LockBit, a notorious ransomware group, issued a warning to officials in Fulton County, Ga., threatening to release their internal documents online unless a ransom was paid. The county was listed as a victim on LockBit’s website on Feb. 13, with the group claiming to have stolen files during a breach the previous month. The attack caused disruptions to the county’s phones, Internet access, and court system.
In a bid to pressure the county into paying the ransom, LockBit leaked a small number of sensitive files as a teaser, including sealed court records from criminal trials. However, on Feb. 16, Fulton County’s listing and the countdown timer for data publication were suddenly removed from LockBit’s website without explanation. The leader of LockBit later claimed that this was due to last-minute negotiations with county officials.
Despite LockBit’s claims of receiving payment from Fulton County, the county’s officials vehemently denied making any payments. The FBI and the U.K.’s National Crime Agency then took over LockBit’s online infrastructure on Feb. 19, replacing their homepage with a seizure notice and decryption tools for victims.
Following this seizure, LockBit resurfaced with new domains on the dark web, listing Fulton County and several other victims whose data was threatened to be leaked if no ransom was paid. The group set a deadline for Fulton County’s data to be published, moving it forward to the morning of Feb. 29. However, as the countdown reached zero, Fulton County’s listing vanished from LockBit’s website.

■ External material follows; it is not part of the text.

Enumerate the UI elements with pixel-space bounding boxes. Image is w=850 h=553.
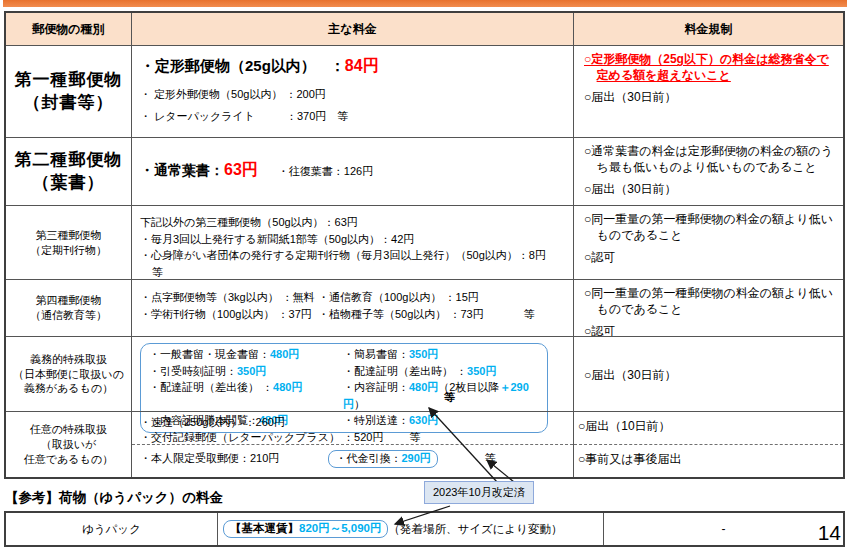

LockBit’s spokesperson, known as “LockBitSupp,” claimed that Fulton County had paid the ransom, citing the deletion of their data as proof. County officials refuted these claims, stating that they were not aware of any data being released. Security experts, including threat analyst Brett Callow from Emsisoft, believe that LockBit likely lost the victim data before the seizure and have been attempting to save face within the cybercrime community.
RedSense, another security firm, pointed out inconsistencies in LockBit’s recent activities, including the removal of previously listed victim profiles and the publication of new ones. They expressed skepticism about the authenticity of these claims and urged LockBit to stop defrauding victims.
Despite the attempts by LockBit to maintain credibility among its affiliates, experts like Callow remain skeptical. They caution against working with a group that has been compromised to such a significant extent. The saga involving Fulton County and LockBit serves as a reminder of the high-stakes game played by ransomware groups and the potential consequences for their victims.